Geräuschlos ließ sich die junge Engländerin zwischen zwei Pappelstämmen auf den Bauch fallen. Der Hain verbarg ihre Umrisse vor möglichen Blicken der Wachposten. Erst jetzt spürte Magery, wie ihr Herz unnatürlich stark und schnell gegen den erdigen Untergrund schlug. Die kühle Nachtluft hatte alle anfänglichen Schwaden der Wut gelichtet. In der Ferne konnte sie erspähen, wie ein Bewaffneter vor der Halle auf und ab schritt. Magery schluckte. Noch konnte sie umkehren, sich davor bewahren einen riesigen Fehler zu begehen.
Sie haderte. Ein Steinkautz segelte über die Baumgruppe hinweg. Sein Schatten glitt lautlos über den erleuchteten Platz, bevor er wieder mit der Dunkelheit verschmolz.
Trotz seiner seidigen Schwingen, war der Raubvogel nicht unbemerkt geblieben. Einer der Wachmänner hatte ihn ebenfalls erspäht. Gebannt blickte er nun in die Dunkelheit, die durch die Umrisse der Berge, wie eine schwarze Festung vor ihm aufragte.
'Und wenn die Ängste nach mir greifen-....', flüsterte Magery die Anfänge eines ihrer Lieblingsgedichte.
'lähmend wie ein Gift sich schürt,
Und die Zweifel um dich streifen,'
Langsam richtete sie sich auf.
'Dir alles nehmen was dir gebührt-.."
Mit einer energischen Bewegung löste Magery ihre Mantelschnalle, woraufhin der Umhang zu Boden fiel.
'Dann raff dich auf aus deinem Elend,
Entfache eine lodernd Glut,
Denn wenn kein Retter mehr am Leben
Ist alles was dir bleibt der Mut.'
Während die Worte noch in ihrem Bewusstsein wiederhallten, stieß sich das junge Mädchen vom Boden ab und rannte los.
Der Wachmann hatte Magery nach wie vor den Rücken zugekehrt, als sie den Abhang hinab hetzte und sich mit einem Hechtsprung hinter einer Heuwagendeichsel verbarg. Unruhig suchten ihre braunen Augen die Gebäude ab.
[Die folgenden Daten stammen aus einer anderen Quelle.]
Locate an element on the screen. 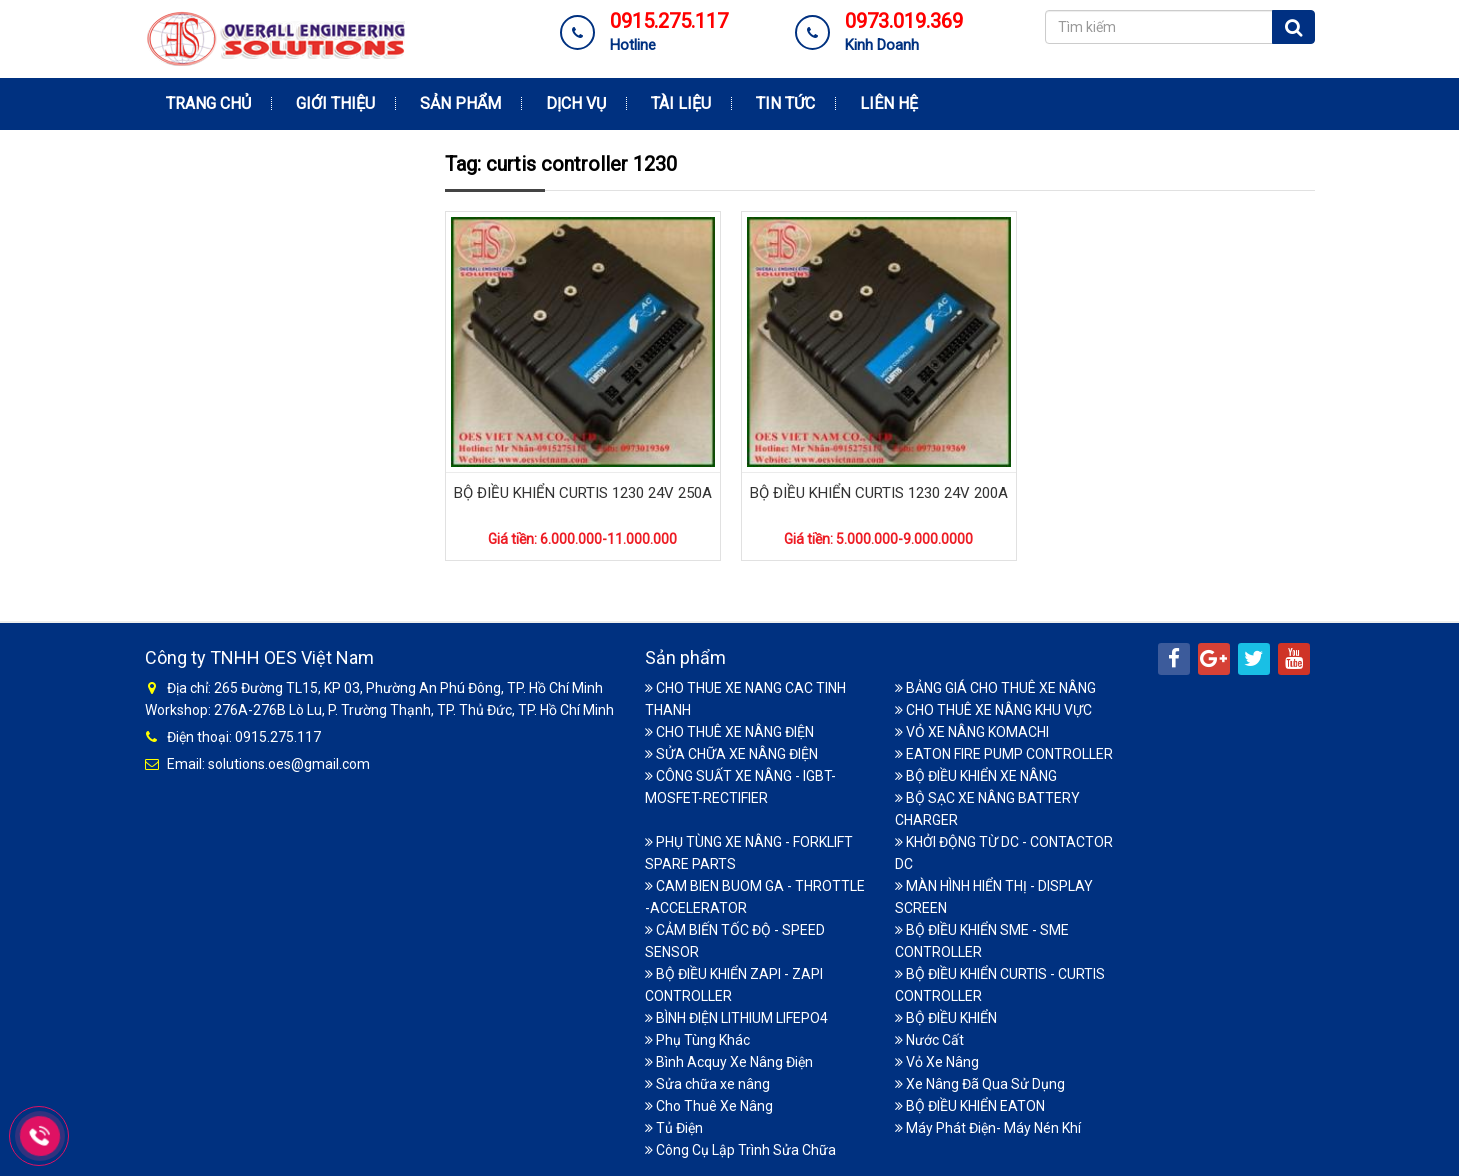 The height and width of the screenshot is (1176, 1459). Xe Nâng Đã Qua Sử Dụng is located at coordinates (980, 1084).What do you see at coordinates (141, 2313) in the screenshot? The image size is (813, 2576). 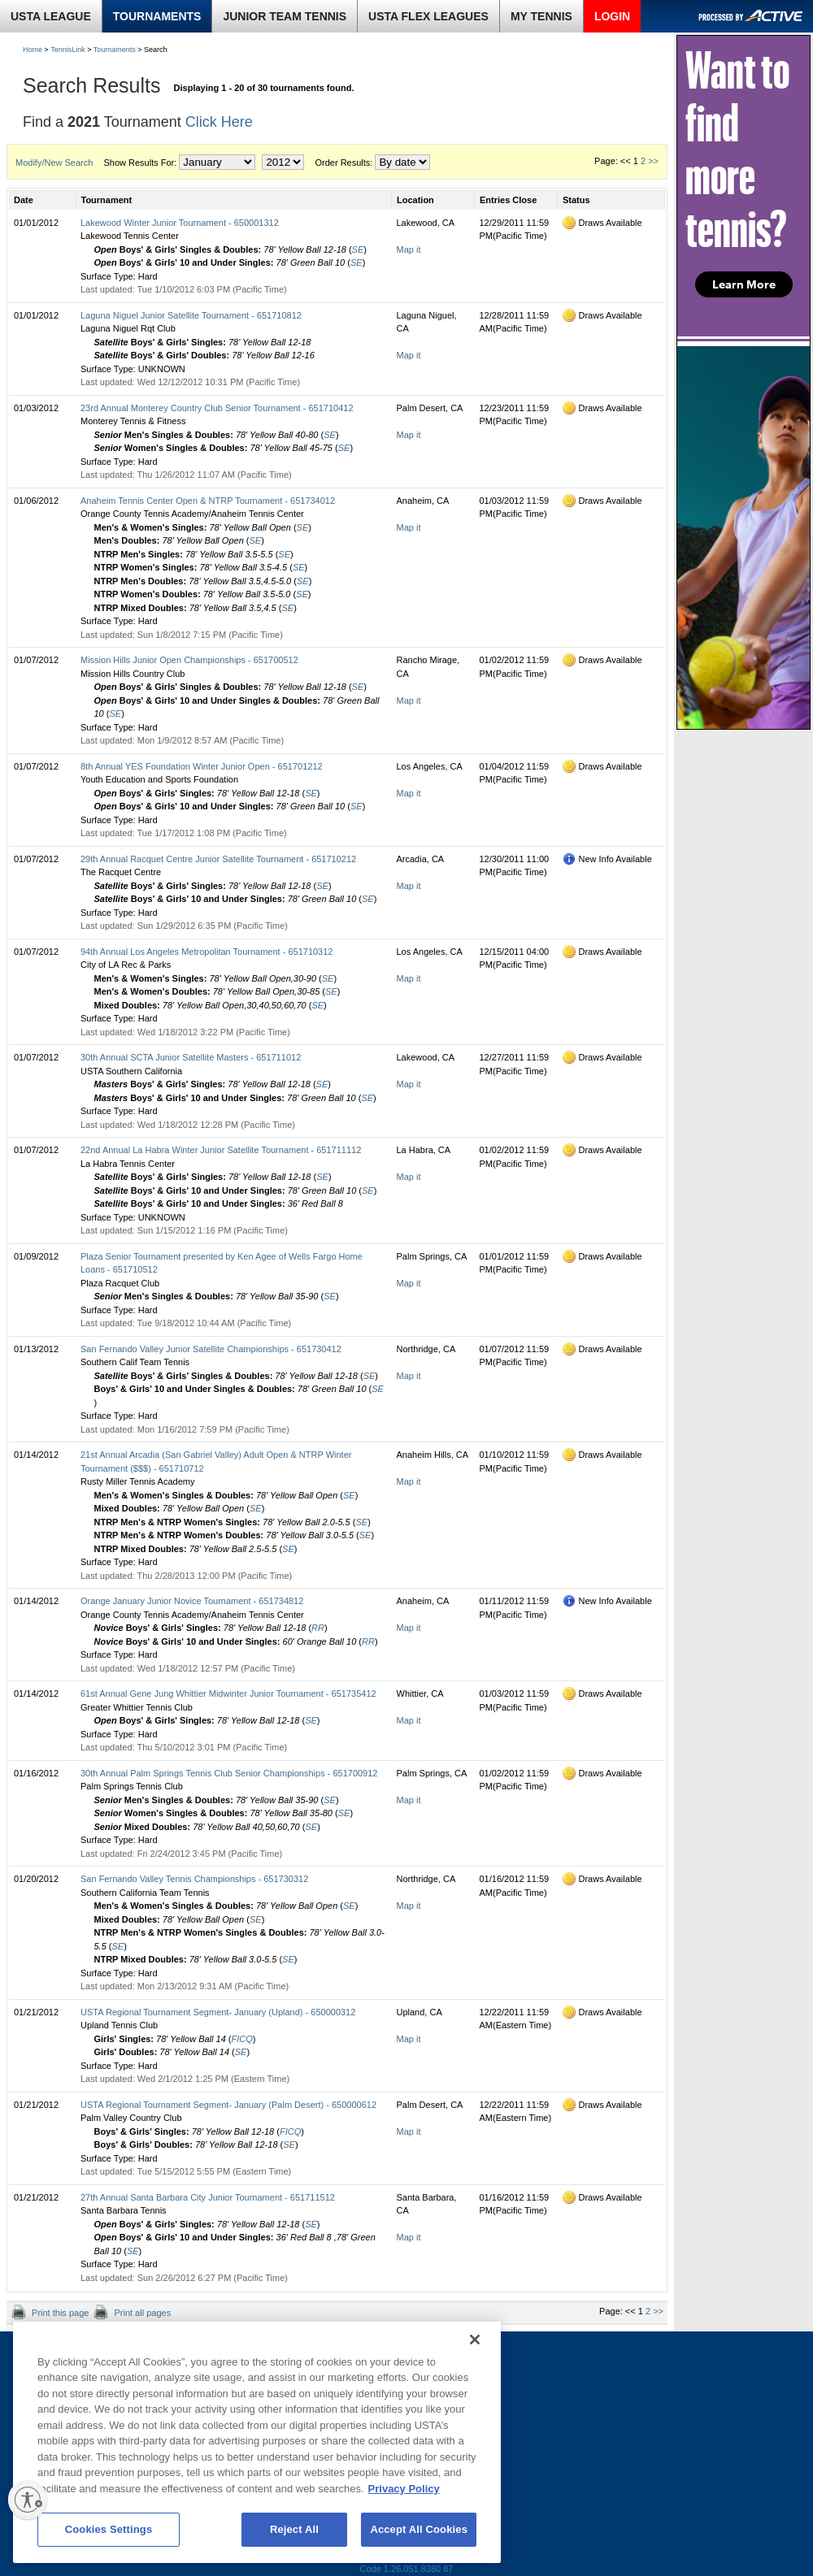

Die großspeichigen Räder boten keinen guten Blickschutz und die Fackeln warfen ihre eigenen Umrisse flackernd auf den Platz. Der Wagen war mit schief gedrehter Achse, lieblos vor einem der flankierenden Gebäude abgestellt worden. Rund zehn Schritte trennten sie noch von dem Tor, das mit angelehnten Flügeln an der Stirnseite des Gebäudes prangte. Noch war der Wachmann abgewandt. Mit etwas Geschick könnte sie das Gebäude mit vier Sätzen erreichen und sich durch den Türspalt ins Innere retten. Aber was machte sie überhaupt so sicher, dass dies die Stallungen waren? Vielleicht befanden sich hier auch die Unterkünfte von Brynnas Lehnsmännern und sie würde geradewegs in einen Haufen betrunkener Wikinger stolpern.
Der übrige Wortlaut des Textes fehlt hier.